====== Provided data ======
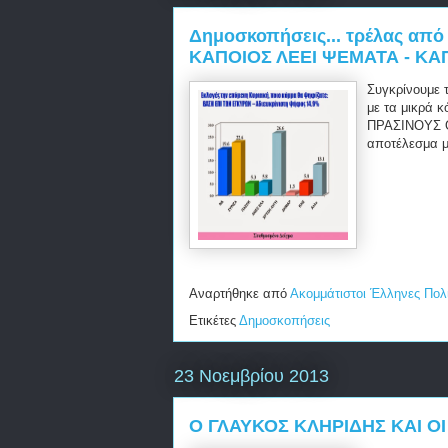
Δημοσκοπήσεις... τρέλας από 
ΚΑΠΟΙΟΣ ΛΕΕΙ ΨΕΜΑΤΑ - ΚΑ
Συγκρίνουμε 
με τα μικρά 
ΠΡΑΣΙΝΟΥΣ Ο
αποτέλεσμα μα
Αναρτήθηκε από
Ακομμάτιστοι Έλληνες Πολ
Ετικέτες
Δημοσκοπήσεις
23 Νοεμβρίου 2013
Ο ΓΛΑΥΚΟΣ ΚΛΗΡΙΔΗΣ ΚΑΙ ΟΙ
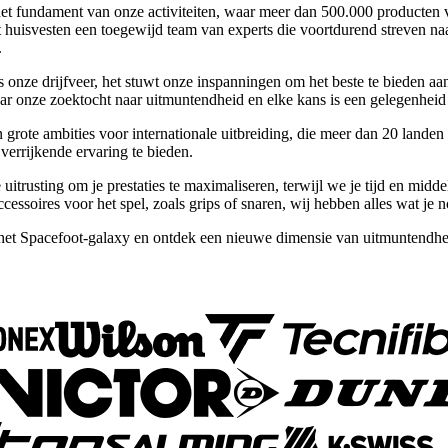
n het fundament van onze activiteiten, waar meer dan 500.000 product
 huisvesten een toegewijd team van experts die voortdurend streven na
.
 is onze drijfveer, het stuwt onze inspanningen om het beste te biede
maar onze zoektocht naar uitmuntendheid en elke kans is een gelegenheid
te ambities voor internationale uitbreiding, die meer dan 20 landen o
verrijkende ervaring te bieden.
 uitrusting om je prestaties te maximaliseren, terwijl we je tijd en mid
essoires voor het spel, zoals grips of snaren, wij hebben alles wat je n
 het Spacefoot-galaxy en ontdek een nieuwe dimensie van uitmuntendhei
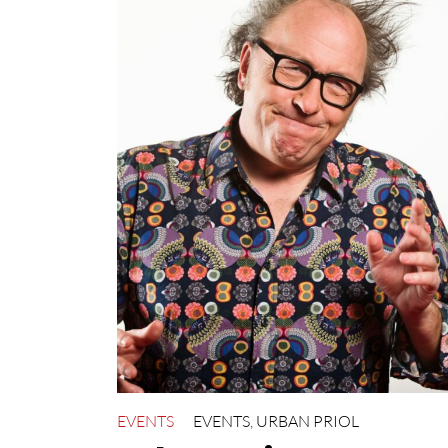
EVENTS
EVENTS
,
URBAN PRIOL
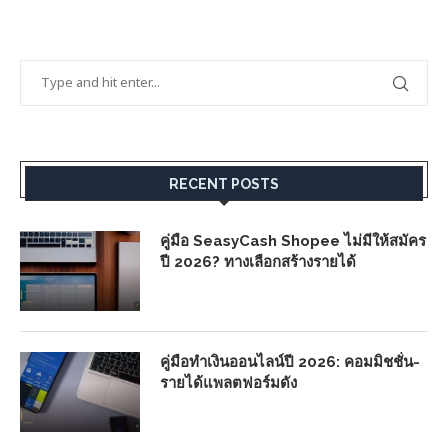
RECENT POSTS
คู่มือ SeasyCash Shopee ไม่มีให้สมัคร
ปี 2026? ทางเลือกสร้างรายได้
คู่มือทำเงินออนไลน์ปี 2026: คอมมิชชั่น-
รายได้แพลตฟอร์มดัง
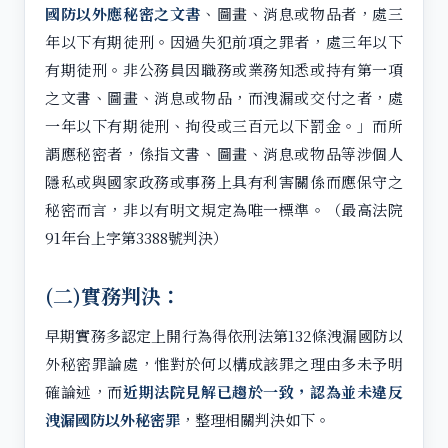
國防以外應秘密之文書
、圖畫、消息或物品者，處三
年以下有期徒刑。因過失犯前項之罪者，處三年以下
有期徒刑。非公務員因職務或業務知悉或持有第一項
之文書、圖畫、消息或物品，而洩漏或交付之者，處
一年以下有期徒刑、拘役或三百元以下罰金。」而所
謂應秘密者，係指文書、圖畫、消息或物品等涉個人
隱私或與國家政務或事務上具有利害關係而應保守之
秘密而言，非以有明文規定為唯一標準。（最高法院
91年台上字第3388號判決）
(二)實務判決：
早期實務多認定上開行為得依刑法第132條洩漏國防以
外秘密罪論處，惟對於何以構成該罪之理由多未予明
確論述，而
近期法院見解已趨於一致，認為並未違反
洩漏國防以外秘密罪
，整理相關判決如下。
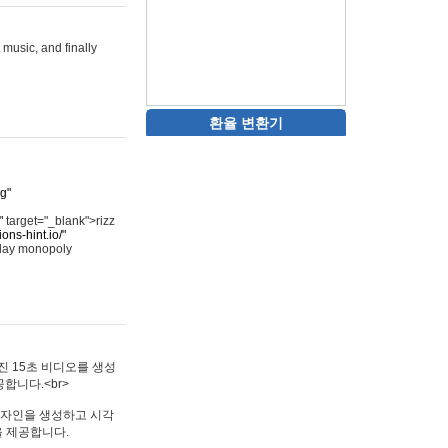
 music, and finally
환율 변환기
rg"
"
target="_blank">rizz
ons-hint.io/"
play monopoly
멋진 15초 비디오를 생성
합니다.<br>
타투 디자인을 생성하고 시각
을 제공합니다.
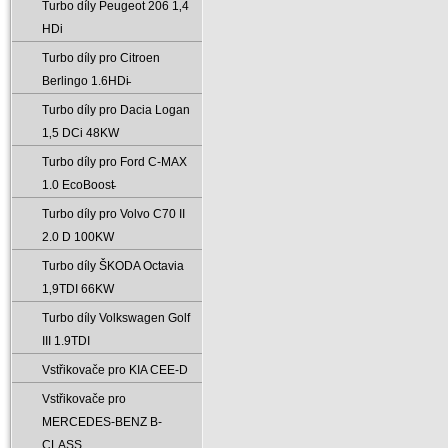
Turbo díly Peugeot 206 1‚4
HDi
Turbo díly pro Citroen
Berlingo 1.6HDi̵
Turbo díly pro Dacia Logan
1‚5 DCi 48KW
Turbo díly pro Ford C-MAX
1.0 EcoBoost̵
Turbo díly pro Volvo C70 II
2.0 D 100KW
Turbo díly ŠKODA Octavia
1‚9TDI 66KW
Turbo díly Volkswagen Golf
III 1.9TDI
Vstřikovače pro KIA CEE-D
Vstřikovače pro
MERCEDES-BENZ B-
CLASS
======
- **Work instructions**: Copy the lines of the entries above that mention "onze".

- **Task output**:
n het fundament van onze activiteiten, waar meer dan 500.000 product
 is onze drijfveer, het stuwt onze inspanningen om het beste te biede
maar onze zoektocht naar uitmuntendheid en elke kans is een gelegenheid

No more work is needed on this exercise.